Mr. Langevin most recently served as President and Chief Operating Officer of FNM since its formation in 2011. Prior to joining FNM, Mr. Langevin held senior leadership roles at medical device companies including CVRx and Medtronic. His prior roles during 20-year career at Medtronic included Vice President & General Manager of Medtronic's DBS Movement Disorders Business and an earlier role as European Business Director, Neuromodulation.

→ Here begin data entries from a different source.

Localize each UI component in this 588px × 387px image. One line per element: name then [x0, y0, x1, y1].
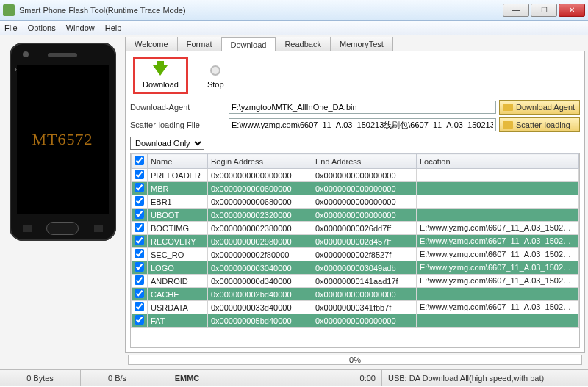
cell-begin: 0x0000000000600000	[208, 182, 312, 195]
table-row[interactable]: USRDATA0x0000000033d400000x00000000341fb…	[132, 301, 579, 314]
menu-window[interactable]: Window	[66, 23, 95, 32]
tab-memorytest[interactable]: MemoryTest	[330, 37, 393, 51]
cell-location	[417, 182, 579, 195]
cell-location: E:\www.yzmg.com\6607_11_A.03_150213线刷包\6…	[417, 222, 579, 235]
row-checkbox[interactable]	[135, 183, 144, 192]
stop-button[interactable]: Stop	[200, 59, 232, 92]
tab-download[interactable]: Download	[221, 37, 276, 51]
cell-location: E:\www.yzmg.com\6607_11_A.03_150213线刷包\6…	[417, 248, 579, 261]
phone-speaker-icon	[48, 53, 77, 57]
cell-location: E:\www.yzmg.com\6607_11_A.03_150213线刷包\6…	[417, 261, 579, 275]
cell-begin: 0x000000000d340000	[208, 275, 312, 288]
tab-readback[interactable]: Readback	[275, 37, 331, 51]
row-checkbox[interactable]	[135, 223, 144, 232]
table-row[interactable]: MBR0x00000000006000000x0000000000000000	[132, 182, 579, 195]
phone-softkey-right-icon	[94, 225, 103, 232]
table-row[interactable]: SEC_RO0x0000000002f800000x0000000002f852…	[132, 248, 579, 261]
left-pane: RM MT6572	[0, 35, 125, 369]
download-agent-browse-button[interactable]: Download Agent	[499, 100, 580, 115]
partition-table[interactable]: Name Begin Address End Address Location …	[130, 153, 580, 348]
table-row[interactable]: CACHE0x000000002bd400000x000000000000000…	[132, 288, 579, 301]
cell-begin: 0x000000005bd40000	[208, 314, 312, 328]
scatter-file-browse-label: Scatter-loading	[516, 120, 570, 129]
tab-welcome[interactable]: Welcome	[125, 37, 178, 51]
statusbar: 0 Bytes 0 B/s EMMC 0:00 USB: DA Download…	[0, 369, 588, 386]
maximize-button[interactable]: ☐	[531, 4, 557, 17]
cell-begin: 0x000000002bd40000	[208, 288, 312, 301]
row-checkbox[interactable]	[135, 170, 144, 179]
cell-end: 0x0000000000000000	[312, 182, 417, 195]
download-agent-input[interactable]	[229, 101, 496, 114]
tab-format[interactable]: Format	[177, 37, 222, 51]
col-checkbox[interactable]	[132, 154, 148, 169]
table-row[interactable]: UBOOT0x00000000023200000x000000000000000…	[132, 209, 579, 222]
folder-icon	[503, 121, 513, 129]
download-button-label: Download	[143, 80, 179, 89]
cell-location	[417, 314, 579, 328]
right-pane: Welcome Format Download Readback MemoryT…	[125, 35, 588, 369]
download-button[interactable]: Download	[133, 57, 188, 94]
row-checkbox[interactable]	[135, 262, 144, 272]
menu-help[interactable]: Help	[105, 23, 122, 32]
cell-name: CACHE	[148, 288, 208, 301]
col-begin[interactable]: Begin Address	[208, 154, 312, 169]
cell-begin: 0x0000000002380000	[208, 222, 312, 235]
phone-screen: MT6572	[17, 65, 109, 214]
cell-end: 0x0000000002d457ff	[312, 235, 417, 248]
progress-bar: 0%	[128, 355, 582, 365]
cell-location	[417, 195, 579, 209]
table-row[interactable]: FAT0x000000005bd400000x0000000000000000	[132, 314, 579, 328]
cell-begin: 0x0000000000680000	[208, 195, 312, 209]
scatter-file-browse-button[interactable]: Scatter-loading	[499, 117, 580, 132]
status-rate: 0 B/s	[81, 370, 154, 386]
close-button[interactable]: ✕	[559, 4, 585, 17]
scatter-file-input[interactable]	[229, 118, 496, 131]
cell-end: 0x00000000026dd7ff	[312, 222, 417, 235]
cell-name: USRDATA	[148, 301, 208, 314]
cell-end: 0x0000000000000000	[312, 209, 417, 222]
row-checkbox[interactable]	[135, 275, 144, 285]
table-row[interactable]: ANDROID0x000000000d3400000x00000000141aa…	[132, 275, 579, 288]
row-checkbox[interactable]	[135, 249, 144, 258]
row-checkbox[interactable]	[135, 315, 144, 325]
cell-location	[417, 288, 579, 301]
download-mode-select[interactable]: Download Only	[130, 137, 204, 150]
download-agent-row: Download-Agent Download Agent	[130, 100, 580, 115]
col-end[interactable]: End Address	[312, 154, 417, 169]
minimize-button[interactable]: —	[503, 4, 529, 17]
toolbar: Download Stop	[130, 56, 580, 98]
cell-location	[417, 209, 579, 222]
cell-end: 0x0000000000000000	[312, 288, 417, 301]
table-row[interactable]: RECOVERY0x00000000029800000x0000000002d4…	[132, 235, 579, 248]
scatter-file-row: Scatter-loading File Scatter-loading	[130, 117, 580, 132]
row-checkbox[interactable]	[135, 236, 144, 245]
stop-button-label: Stop	[207, 80, 224, 89]
cell-begin: 0x0000000033d40000	[208, 301, 312, 314]
row-checkbox[interactable]	[135, 209, 144, 219]
app-icon	[3, 4, 15, 16]
cell-name: MBR	[148, 182, 208, 195]
status-usb: USB: DA Download All(high speed,with bat…	[382, 370, 588, 386]
menu-options[interactable]: Options	[28, 23, 56, 32]
cell-name: PRELOADER	[148, 169, 208, 182]
cell-begin: 0x0000000002980000	[208, 235, 312, 248]
table-row[interactable]: BOOTIMG0x00000000023800000x00000000026dd…	[132, 222, 579, 235]
tab-bar: Welcome Format Download Readback MemoryT…	[125, 37, 585, 51]
header-checkbox[interactable]	[135, 156, 144, 165]
col-name[interactable]: Name	[148, 154, 208, 169]
cell-begin: 0x0000000002f80000	[208, 248, 312, 261]
col-location[interactable]: Location	[417, 154, 579, 169]
table-row[interactable]: LOGO0x00000000030400000x0000000003049adb…	[132, 261, 579, 275]
scatter-file-label: Scatter-loading File	[130, 120, 226, 129]
table-row[interactable]: PRELOADER0x00000000000000000x00000000000…	[132, 169, 579, 182]
menu-file[interactable]: File	[4, 23, 18, 32]
row-checkbox[interactable]	[135, 302, 144, 311]
row-checkbox[interactable]	[135, 289, 144, 298]
cell-end: 0x00000000141aad17f	[312, 275, 417, 288]
row-checkbox[interactable]	[135, 196, 144, 206]
cell-name: LOGO	[148, 261, 208, 275]
cell-location: E:\www.yzmg.com\6607_11_A.03_150213线刷包\6…	[417, 275, 579, 288]
table-row[interactable]: EBR10x00000000006800000x0000000000000000	[132, 195, 579, 209]
folder-icon	[503, 104, 513, 111]
cell-location: E:\www.yzmg.com\6607_11_A.03_150213线刷包\6…	[417, 301, 579, 314]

Mr. Owens, Executive Chairman of FNM commented: "Todd has been instrumental in leading the company through the ADvance I study, CE Mark approval, and IDE approval of the ADvance II pivotal study of DBS-f. FNM's investors, employees and I have great confidence in Todd's leadership and we look forward to beginning enrollment in ADvance II."
About Alzheimer's Disease
Alzheimer's disease (AD) is a progressive neurodegenerative disorder characterized by cognitive decline and behavioral disturbances that eventually result in a person's inability to perform daily activities. It is estimated that 25 million individuals are living with AD worldwide.
About Functional Neuromodulation Ltd.
Functional Neuromodulation Ltd. (FNM), founded in 2010 in Toronto by Dr. Andres Lozano, is advancing deep brain stimulation therapy to improve the lives of people with mild Alzheimer's disease. In partnership with Boston Scientific, FNM is developing the use of deep brain stimulation of the fornix (DBS-f) to drive neural activity and modulate the memory circuit in patients with mild Alzheimer's disease. The company completed the ADvance I Study, a multi-center Phase II randomized clinical trial of DBS-f, and it has initiated the ADvance II study, a pivotal study of DBS-f in mild Alzheimer's disease in the U.S., Europe, and Canada. More information about the company can be found at www.fxneuromod.com.
About the ADvance II clinical study:
ADvance II is an FDA IDE approved clinical study (ClinicalTrials.gov Identifier: NCT03622905) of DBS-f in mild Alzheimer's disease, being conducted at approximately 15 centers in the U.S. and Canada and 6 centers in Germany.